[Start of Attachment]

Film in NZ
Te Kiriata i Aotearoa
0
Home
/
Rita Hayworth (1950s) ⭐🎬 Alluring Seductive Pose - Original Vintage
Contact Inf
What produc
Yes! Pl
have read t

[End of Attachment]
[Start of Attachment]

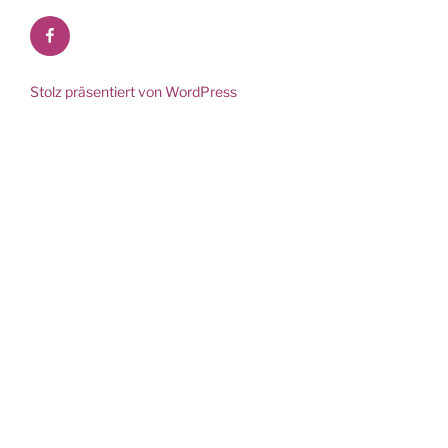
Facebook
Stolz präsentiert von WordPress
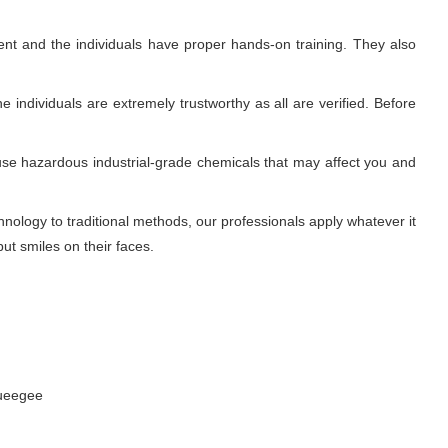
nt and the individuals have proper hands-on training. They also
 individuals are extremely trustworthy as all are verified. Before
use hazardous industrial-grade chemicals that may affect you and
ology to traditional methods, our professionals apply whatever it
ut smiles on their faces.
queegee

[End of Attachment]

◆ **To do**
Go through the records and show every line with the string "have" in it.

◆ **Exercise solution**
have read t
nt and the individuals have proper hands-on training. They also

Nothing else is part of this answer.